Data is compiled into a standardized form—often the Uniform Residential Appraisal Report (URAR)—including descriptions, photos, maps, and the final value opinion. Delivery usually takes 3–7 days after inspection.
Schools, crime rates, amenities, and future development plans impact desirability and value.
Well-maintained homes with modern updates typically appraise higher than older, unrenovated properties.
Square footage, room count, and efficient floor plans factor into the final value.
Sales of similar properties in the past 3–6 months provide the benchmark for value estimations.
Inspections focus on structural and mechanical condition; appraisals determine market value.
CMAs are informal value estimates by agents for pricing strategy. Appraisals are formal, lender-approved reports by licensed professionals.
Listing price is the seller’s asking amount. Market value is the price a buyer will pay under normal conditions. Appraisal value is the appraiser’s unbiased opinion of that market value.
Most residential appraisals cost $300–$500; complex properties can exceed $1,000. Borrowers usually pay at ordering.
Scheduling takes 1–3 days, inspection 30–90 minutes, and report delivery 3–7 days post-inspection, for a total of 7–10 days on average.
If the appraisal is below the contract price, lenders base the loan on the lower value, requiring buyers to cover the difference or renegotiate.

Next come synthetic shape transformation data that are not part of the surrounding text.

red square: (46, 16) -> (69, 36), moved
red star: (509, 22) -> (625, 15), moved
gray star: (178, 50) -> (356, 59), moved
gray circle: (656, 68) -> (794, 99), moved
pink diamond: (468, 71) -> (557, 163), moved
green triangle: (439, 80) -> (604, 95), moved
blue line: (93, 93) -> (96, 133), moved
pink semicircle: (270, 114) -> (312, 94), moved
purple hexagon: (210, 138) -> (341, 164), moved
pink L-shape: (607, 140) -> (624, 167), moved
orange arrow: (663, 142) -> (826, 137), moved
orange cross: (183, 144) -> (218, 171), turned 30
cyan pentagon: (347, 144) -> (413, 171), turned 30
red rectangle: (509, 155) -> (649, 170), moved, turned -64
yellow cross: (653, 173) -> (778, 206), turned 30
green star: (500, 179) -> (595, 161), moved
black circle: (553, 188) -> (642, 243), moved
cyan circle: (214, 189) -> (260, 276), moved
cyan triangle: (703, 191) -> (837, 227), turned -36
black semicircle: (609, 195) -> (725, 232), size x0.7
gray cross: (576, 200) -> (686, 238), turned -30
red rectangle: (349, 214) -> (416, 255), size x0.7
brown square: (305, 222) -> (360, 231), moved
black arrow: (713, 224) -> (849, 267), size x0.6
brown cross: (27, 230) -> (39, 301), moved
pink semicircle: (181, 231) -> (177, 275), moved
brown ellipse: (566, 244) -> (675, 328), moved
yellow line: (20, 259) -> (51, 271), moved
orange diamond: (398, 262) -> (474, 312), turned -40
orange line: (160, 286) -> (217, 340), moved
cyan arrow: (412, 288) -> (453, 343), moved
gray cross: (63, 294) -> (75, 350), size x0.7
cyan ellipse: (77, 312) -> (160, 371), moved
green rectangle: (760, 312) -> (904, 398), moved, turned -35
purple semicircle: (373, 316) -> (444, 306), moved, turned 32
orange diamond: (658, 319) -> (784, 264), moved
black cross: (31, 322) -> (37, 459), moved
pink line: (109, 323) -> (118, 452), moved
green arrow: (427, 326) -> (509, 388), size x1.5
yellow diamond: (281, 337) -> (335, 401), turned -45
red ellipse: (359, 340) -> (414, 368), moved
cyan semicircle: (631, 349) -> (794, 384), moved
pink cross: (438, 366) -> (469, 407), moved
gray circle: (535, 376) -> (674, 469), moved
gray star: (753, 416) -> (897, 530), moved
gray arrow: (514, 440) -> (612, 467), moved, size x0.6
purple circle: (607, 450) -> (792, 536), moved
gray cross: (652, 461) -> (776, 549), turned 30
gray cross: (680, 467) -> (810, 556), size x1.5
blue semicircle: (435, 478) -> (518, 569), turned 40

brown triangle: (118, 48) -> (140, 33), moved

A supportive appraisal can validate a higher list price and deter buyer requests for concessions.
Cash buyers use appraisals to confirm they’re not overpaying and to project potential resale or rental income.

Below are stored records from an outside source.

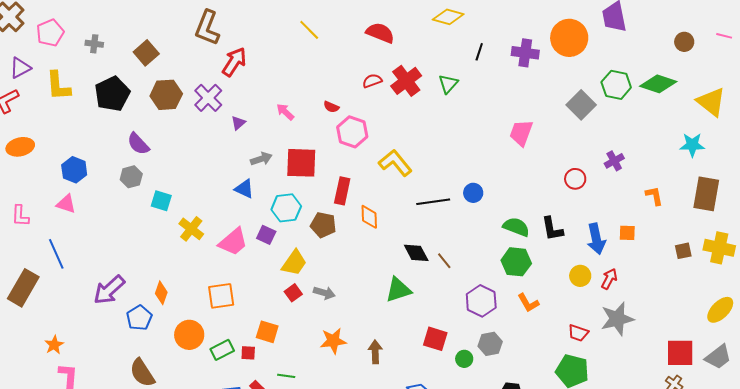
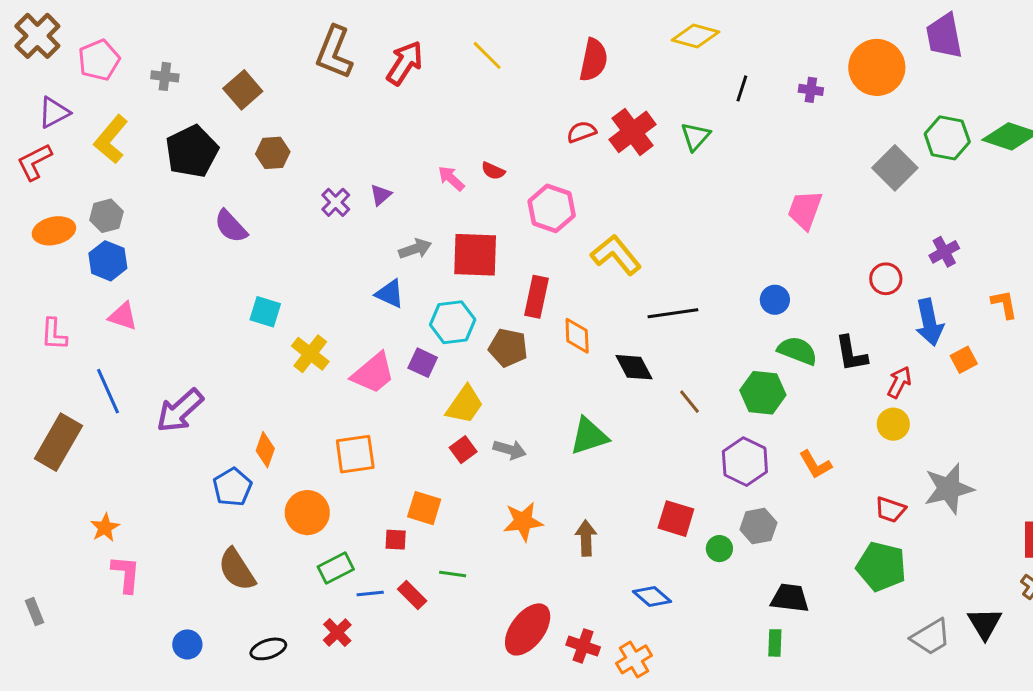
red semicircle: (380, 33) -> (594, 60), turned 80
purple cross: (525, 53) -> (811, 90), size x0.6
red arrow: (234, 62) -> (405, 63), moved
yellow L-shape: (58, 86) -> (111, 139), turned 44
brown hexagon: (166, 95) -> (273, 153), size x0.7
purple cross: (208, 98) -> (336, 202), moved, size x0.7
red semicircle: (331, 107) -> (493, 171), moved
blue hexagon: (74, 170) -> (108, 261), moved
gray hexagon: (131, 177) -> (106, 216), moved
blue circle: (473, 193) -> (775, 300), moved
orange square: (627, 233) -> (964, 360), turned -30
blue arrow: (596, 239) -> (929, 322), moved
black diamond: (416, 253) -> (634, 367), moved
green hexagon: (516, 262) -> (763, 393), moved
red arrow: (609, 279) -> (899, 382), moved
purple arrow: (109, 290) -> (180, 411), moved
green triangle: (398, 290) -> (589, 436), moved
green rectangle: (222, 350) -> (336, 568), moved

Options include asking the seller to lower the price, the buyer covering the shortfall, or invoking a financing contingency to exit the deal.
A high appraisal creates instant equity, strengthens refinancing prospects, and can support multiple offer scenarios.

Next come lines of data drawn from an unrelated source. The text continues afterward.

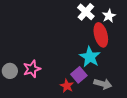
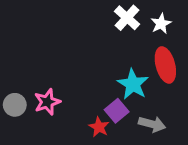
red ellipse: (101, 35) -> (165, 65), moved

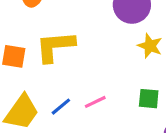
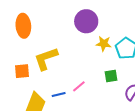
blue line: (61, 107) -> (59, 94), turned 40

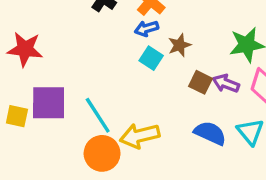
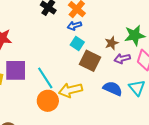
brown star: (179, 45) -> (112, 43), moved
brown square: (200, 82) -> (90, 61), moved, size x1.5
purple arrow: (226, 83) -> (122, 59), turned -35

Discrepancies in comparable sales, data entry mistakes, or failure to note significant upgrades are valid reasons to challenge.
Review the report, gather additional comps, submit a Reconsideration of Value package to the lender, and request a second review.
Provide clear documentation—photos, sales data, floor plans—and explain why the omitted or misadjusted comps better represent value.
Lenders typically assign appraisers to meet independence requirements, though they may consider a borrower’s suggested panel.
Not always, but cash buyers often order appraisals to verify value and minimize investment risk.
From order to delivery, most residential appraisals take about 7–10 days.
Yes. Depreciation factors and deferred maintenance can reduce value unless offset by significant upgrades.
Appraisals ensure fair pricing and protect all parties in a transaction. Prepare by keeping records of upgrades, maintaining the property, and being ready to provide relevant sales data.
Jordan agrees to buy a suburban home for $400,000 with a lender-ordered appraisal. The appraiser inspects the property, reviews recent sales of similar houses at $380,000–$395,000, notes Jordan’s new kitchen remodel, and reports a value of $392,000. Jordan must cover the $8,000 gap or renegotiate the price before the lender approves the mortgage based on the appraised value.